Congress works on budget for both 2013 and future


WASHINGTON (AP) — Congress is finally cleaning up its unfinished budget business for the 2013 budget year with a bipartisan government-wide funding bill.

But even as that measure heads toward approval, the House and Senate are moving toward divisive votes that will underscore sharp differences on a bigger problem: how to fix the nation's long-term deficit woes.

The Senate is positioned to approve the catchall spending bill later today after it cleared a procedural hurdle Monday by a strong 63-35 vote. The House, which approved a narrower version two weeks ago, is expected to quickly clear the measure and ship it to President Barack Obama for his signature.

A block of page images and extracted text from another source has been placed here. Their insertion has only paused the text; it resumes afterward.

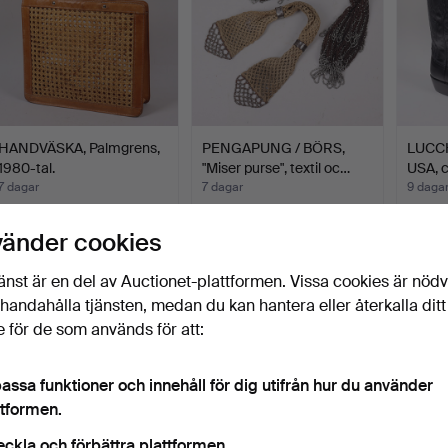
HANDVÄSKA, Palmgrens,
PENGAPUNG / BÖRS,
LUCC
1980-tal.
"Miser purse", textil oc…
USA, c
7 dagar
7 dagar
9 daga
9 bud
Värdering
1 bud
90 USD
85 USD
53 U
vänder cookies
änst är en del av Auctionet-plattformen. Vissa cookies är nöd
Bevaka sökning
illhandahålla tjänsten, medan du kan hantera eller återkalla ditt
u kan också söka i
vårt arkiv med avslutade auktioner
.
 för de som används för att:
assa funktioner och innehåll för dig utifrån hur du använder
ttformen.
eckla och förbättra plattformen.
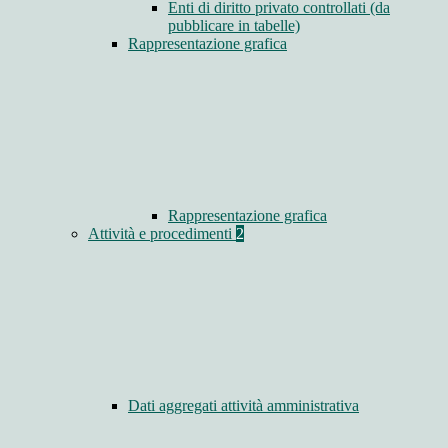
Enti di diritto privato controllati (da
pubblicare in tabelle)
Rappresentazione grafica
Rappresentazione grafica
Attività e procedimenti
2
Dati aggregati attività amministrativa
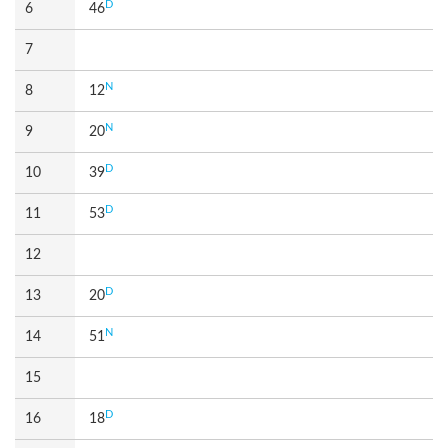
D
6
46
7
N
8
12
N
9
20
D
10
39
D
11
53
12
D
13
20
N
14
51
15
D
16
18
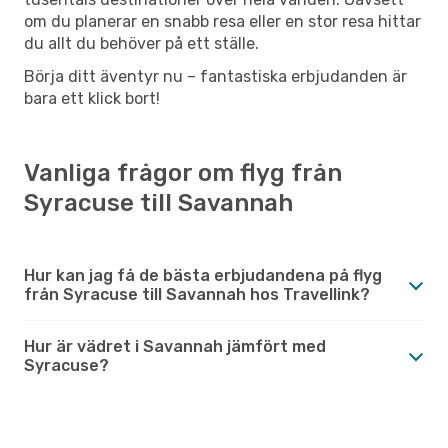
om du planerar en snabb resa eller en stor resa hittar
du allt du behöver på ett ställe.
Börja ditt äventyr nu – fantastiska erbjudanden är
bara ett klick bort!
Vanliga frågor om flyg från
Syracuse till Savannah
Hur kan jag få de bästa erbjudandena på flyg
från Syracuse till Savannah hos Travellink?
Hur är vädret i Savannah jämfört med
Syracuse?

On a separate track, the GOP-controlled House and Democratic Senate are readying votes this week on sharply different budget blueprints for next year and beyond. The measures are nonbinding and largely symbolic. But they veer off in opposite directions at the same time Obama seeks to nurture a future compromise blending new tax revenues with spending cuts beyond what his Democratic allies are willing to offer now.

House Republicans are moving first with a plan sharply slashing health care for the poor, budgets for domestic agencies like the FBI and the National Park Service, and safety net programs like food stamps.

Senate Democrats are countering with a mostly stand-pat approach that hikes taxes by almost $1 trillion over a decade while reversing already-enacted across-the-board spending cuts that are slamming both the Pentagon and domestic agencies.